Why would fw2 be advertising more frequently when advskew is 0 on fw1 and 100 on fw2?
-
Hi!
I've a CARP system running on nearly an equal or equal hardware, DELL R210 II with a quad port Intel igb NIC card. I've upgraded them from 2.1.4 to 2.2 three weeks ago, and it works without an issue since that time.
I have just modified two boot parameters for the interfaces:
kern.ipc.nmbclusters="131072" hw.bce1.fc_setting=0
However, I have no lagg configuration.
I've all NICs on the Intel card and one onboard (for sync) in use. All of the four interfaces are connected to switches.
I tested failover by pulling out a network cable from master, and all VIPs moved to backup on FW1 and these on FW2 became master. After plug in the cable FW1 became master again.Maybe CARP in 2.2 have trouble in combination with lagg interfaces. There are other unsolved threads here describing similar problems.
-
I also have a weird issue involving CARP + LAGG where my system ends up in a split-brain mode.
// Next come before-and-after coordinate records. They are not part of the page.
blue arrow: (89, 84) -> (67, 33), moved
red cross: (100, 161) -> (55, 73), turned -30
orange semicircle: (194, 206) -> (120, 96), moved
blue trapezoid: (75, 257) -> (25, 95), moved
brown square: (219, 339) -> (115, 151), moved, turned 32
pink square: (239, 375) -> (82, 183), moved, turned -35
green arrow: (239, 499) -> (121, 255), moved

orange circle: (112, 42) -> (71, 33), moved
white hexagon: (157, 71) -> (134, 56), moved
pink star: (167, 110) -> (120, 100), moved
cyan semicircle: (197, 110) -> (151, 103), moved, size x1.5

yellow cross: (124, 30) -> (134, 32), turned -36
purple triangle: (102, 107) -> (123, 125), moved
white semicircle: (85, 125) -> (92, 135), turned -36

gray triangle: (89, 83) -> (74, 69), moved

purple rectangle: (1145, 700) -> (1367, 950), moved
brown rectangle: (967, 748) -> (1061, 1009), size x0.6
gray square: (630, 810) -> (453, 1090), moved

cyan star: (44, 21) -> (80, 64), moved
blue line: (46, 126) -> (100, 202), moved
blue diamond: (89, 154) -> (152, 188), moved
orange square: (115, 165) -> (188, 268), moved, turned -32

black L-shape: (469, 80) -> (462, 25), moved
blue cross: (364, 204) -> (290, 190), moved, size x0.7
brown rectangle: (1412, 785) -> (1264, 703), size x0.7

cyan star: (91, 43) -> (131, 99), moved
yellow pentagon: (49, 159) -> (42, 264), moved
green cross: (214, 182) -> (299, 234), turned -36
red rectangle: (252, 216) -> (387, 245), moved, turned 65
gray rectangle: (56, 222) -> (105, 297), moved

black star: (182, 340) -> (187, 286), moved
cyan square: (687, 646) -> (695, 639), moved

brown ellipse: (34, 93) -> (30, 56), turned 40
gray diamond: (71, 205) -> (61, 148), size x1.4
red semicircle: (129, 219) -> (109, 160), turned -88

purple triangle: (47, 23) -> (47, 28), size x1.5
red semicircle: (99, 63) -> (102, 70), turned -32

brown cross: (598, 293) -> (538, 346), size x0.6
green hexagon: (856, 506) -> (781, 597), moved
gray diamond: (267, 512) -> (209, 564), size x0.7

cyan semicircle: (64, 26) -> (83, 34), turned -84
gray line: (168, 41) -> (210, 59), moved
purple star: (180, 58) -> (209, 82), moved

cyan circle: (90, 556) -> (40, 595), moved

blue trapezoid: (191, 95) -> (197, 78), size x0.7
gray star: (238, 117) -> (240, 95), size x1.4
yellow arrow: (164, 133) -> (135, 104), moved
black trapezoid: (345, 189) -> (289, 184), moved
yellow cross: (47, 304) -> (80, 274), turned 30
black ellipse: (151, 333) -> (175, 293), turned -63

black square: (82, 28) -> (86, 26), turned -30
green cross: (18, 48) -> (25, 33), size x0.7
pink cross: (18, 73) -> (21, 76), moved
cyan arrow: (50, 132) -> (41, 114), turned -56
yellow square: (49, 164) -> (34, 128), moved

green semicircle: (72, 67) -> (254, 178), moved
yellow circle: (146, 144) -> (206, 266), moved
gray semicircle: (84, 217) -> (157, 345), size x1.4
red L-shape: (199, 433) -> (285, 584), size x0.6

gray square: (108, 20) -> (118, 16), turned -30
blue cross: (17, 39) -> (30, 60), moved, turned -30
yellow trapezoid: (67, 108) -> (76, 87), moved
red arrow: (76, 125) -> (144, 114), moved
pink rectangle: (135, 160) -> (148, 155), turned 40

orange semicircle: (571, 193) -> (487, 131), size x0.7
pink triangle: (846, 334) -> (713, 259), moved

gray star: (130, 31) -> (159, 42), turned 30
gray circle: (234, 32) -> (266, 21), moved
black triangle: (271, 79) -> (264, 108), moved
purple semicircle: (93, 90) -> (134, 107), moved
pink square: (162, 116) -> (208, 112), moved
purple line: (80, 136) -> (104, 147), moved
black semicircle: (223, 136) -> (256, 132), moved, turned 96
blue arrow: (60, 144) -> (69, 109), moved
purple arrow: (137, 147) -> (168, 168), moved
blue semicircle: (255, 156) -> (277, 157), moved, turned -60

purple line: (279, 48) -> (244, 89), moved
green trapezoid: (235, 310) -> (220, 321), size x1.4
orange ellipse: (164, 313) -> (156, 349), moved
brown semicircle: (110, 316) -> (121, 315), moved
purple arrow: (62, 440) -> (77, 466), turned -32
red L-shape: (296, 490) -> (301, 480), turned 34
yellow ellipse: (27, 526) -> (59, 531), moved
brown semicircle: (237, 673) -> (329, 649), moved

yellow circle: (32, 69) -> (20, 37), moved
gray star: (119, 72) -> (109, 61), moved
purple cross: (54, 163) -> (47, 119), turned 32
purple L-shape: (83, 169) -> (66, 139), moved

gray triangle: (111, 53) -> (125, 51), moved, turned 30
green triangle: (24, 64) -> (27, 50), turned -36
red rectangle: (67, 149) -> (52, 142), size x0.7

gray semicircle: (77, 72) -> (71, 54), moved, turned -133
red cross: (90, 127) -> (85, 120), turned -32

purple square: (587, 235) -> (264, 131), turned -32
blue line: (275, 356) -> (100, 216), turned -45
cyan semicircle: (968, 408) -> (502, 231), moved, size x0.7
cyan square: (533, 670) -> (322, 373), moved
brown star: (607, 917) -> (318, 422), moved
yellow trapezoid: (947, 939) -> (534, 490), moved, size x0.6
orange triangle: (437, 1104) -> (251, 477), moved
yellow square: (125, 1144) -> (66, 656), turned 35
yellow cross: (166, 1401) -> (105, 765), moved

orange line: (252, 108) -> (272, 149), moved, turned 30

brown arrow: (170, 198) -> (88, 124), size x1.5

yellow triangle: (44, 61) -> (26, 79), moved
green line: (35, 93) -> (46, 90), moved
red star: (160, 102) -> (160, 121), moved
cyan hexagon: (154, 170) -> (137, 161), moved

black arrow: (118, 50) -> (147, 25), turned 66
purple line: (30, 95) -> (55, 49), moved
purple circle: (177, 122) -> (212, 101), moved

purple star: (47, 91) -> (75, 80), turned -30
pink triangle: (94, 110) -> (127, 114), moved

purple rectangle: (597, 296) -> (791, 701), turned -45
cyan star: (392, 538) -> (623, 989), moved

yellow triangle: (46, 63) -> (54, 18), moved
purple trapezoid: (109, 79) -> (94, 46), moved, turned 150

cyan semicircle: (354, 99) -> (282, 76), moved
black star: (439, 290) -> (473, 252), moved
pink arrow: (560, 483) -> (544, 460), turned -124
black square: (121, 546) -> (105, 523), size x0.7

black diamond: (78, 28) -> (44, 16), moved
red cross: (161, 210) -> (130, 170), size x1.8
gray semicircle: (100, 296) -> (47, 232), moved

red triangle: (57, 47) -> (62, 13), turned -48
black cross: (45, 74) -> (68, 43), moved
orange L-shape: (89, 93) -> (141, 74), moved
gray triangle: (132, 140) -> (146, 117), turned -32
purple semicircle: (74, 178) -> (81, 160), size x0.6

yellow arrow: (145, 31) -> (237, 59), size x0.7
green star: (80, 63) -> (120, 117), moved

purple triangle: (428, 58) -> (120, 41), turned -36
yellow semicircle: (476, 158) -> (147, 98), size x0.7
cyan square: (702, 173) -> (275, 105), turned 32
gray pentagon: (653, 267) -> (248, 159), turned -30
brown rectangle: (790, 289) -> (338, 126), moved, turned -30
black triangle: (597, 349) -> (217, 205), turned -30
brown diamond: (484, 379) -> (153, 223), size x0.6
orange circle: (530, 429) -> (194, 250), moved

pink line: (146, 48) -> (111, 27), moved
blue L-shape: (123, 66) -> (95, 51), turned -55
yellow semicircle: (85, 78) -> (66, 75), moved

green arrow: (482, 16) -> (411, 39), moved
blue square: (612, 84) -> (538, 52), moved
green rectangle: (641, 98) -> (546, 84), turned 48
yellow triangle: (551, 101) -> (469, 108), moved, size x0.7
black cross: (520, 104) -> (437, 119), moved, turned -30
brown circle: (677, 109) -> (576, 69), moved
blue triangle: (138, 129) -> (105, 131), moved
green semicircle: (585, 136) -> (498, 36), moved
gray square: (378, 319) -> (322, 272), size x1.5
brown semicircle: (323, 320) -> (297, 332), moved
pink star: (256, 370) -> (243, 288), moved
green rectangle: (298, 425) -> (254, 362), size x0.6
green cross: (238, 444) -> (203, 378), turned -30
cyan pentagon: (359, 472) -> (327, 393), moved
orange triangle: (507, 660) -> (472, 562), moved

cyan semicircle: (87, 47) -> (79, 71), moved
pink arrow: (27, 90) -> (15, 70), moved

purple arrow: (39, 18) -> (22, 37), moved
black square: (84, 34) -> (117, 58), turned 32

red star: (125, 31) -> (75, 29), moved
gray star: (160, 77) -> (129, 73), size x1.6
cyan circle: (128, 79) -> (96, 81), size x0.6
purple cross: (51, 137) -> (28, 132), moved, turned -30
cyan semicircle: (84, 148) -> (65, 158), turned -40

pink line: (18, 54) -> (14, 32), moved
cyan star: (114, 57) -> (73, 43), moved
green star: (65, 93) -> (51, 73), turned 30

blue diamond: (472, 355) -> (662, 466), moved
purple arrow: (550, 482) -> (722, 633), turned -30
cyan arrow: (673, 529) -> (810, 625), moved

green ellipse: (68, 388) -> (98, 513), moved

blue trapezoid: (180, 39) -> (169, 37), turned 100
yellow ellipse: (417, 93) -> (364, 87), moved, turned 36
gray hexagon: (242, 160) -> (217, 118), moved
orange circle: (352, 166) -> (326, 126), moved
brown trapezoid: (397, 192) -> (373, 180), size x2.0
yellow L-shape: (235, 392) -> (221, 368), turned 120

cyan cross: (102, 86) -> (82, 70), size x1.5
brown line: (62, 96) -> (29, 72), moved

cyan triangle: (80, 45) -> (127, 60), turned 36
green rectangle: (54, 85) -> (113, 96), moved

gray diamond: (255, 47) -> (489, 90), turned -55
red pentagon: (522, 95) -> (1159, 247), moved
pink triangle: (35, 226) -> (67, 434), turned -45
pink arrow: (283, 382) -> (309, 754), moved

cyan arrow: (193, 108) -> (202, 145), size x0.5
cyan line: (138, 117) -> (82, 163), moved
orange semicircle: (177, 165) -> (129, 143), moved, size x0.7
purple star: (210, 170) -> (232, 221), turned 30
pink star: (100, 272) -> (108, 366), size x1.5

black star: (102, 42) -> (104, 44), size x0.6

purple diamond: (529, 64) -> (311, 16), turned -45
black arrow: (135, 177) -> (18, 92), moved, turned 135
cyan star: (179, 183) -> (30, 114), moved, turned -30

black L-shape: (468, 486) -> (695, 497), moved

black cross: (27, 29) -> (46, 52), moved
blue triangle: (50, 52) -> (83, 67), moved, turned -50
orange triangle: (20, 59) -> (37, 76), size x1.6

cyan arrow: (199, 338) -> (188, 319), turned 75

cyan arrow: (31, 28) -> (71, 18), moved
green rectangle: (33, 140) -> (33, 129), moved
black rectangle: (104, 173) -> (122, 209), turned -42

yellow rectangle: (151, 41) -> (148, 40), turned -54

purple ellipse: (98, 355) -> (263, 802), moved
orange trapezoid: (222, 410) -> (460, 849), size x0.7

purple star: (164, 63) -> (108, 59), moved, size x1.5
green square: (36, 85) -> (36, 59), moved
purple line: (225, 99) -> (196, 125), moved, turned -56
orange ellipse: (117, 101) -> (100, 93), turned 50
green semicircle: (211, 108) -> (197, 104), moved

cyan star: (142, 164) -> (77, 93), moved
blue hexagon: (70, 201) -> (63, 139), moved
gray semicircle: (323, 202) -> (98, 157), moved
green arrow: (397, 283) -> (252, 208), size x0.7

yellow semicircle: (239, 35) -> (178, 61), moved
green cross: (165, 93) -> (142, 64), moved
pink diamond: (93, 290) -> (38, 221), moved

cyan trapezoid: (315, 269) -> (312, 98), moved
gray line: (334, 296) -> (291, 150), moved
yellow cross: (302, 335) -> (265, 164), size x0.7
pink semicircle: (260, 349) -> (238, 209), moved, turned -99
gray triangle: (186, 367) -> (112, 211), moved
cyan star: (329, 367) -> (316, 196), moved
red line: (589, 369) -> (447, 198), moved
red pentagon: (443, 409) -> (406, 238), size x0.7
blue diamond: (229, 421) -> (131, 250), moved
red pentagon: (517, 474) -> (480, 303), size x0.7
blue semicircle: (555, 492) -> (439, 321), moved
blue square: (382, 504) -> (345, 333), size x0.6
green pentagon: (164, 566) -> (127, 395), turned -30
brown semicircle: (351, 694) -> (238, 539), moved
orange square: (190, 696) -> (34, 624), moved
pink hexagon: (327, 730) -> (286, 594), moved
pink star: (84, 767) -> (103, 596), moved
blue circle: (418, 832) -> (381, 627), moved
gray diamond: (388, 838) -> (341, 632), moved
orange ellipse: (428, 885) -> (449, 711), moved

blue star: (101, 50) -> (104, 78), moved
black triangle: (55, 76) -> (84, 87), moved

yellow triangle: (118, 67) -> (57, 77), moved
The backup unit has MASTER on the LAN while the master unit has MASTER on WAN and DMZ.
Found some messages I'd never seen before in dmesg output:
carp: demoted by 240 to 480 (pfsync bulk start) carp: demoted by -240 to 240 (pfsync bulk fail) carp: demoted by 0 to 240 (sysctl) carp: demoted by 0 to 240 (sysctl) carp: demoted by 240 to 480 (pfsync bulk start) carp: demoted by -240 to 240 (pfsync bulk fail) carp: demoted by 240 to 480 (pfsync bulk start) carp: demoted by -240 to 240 (pfsync bulk fail) carp: demoted by 240 to 480 (pfsync bulk start) carp: demoted by -240 to 240 (pfsync bulk fail)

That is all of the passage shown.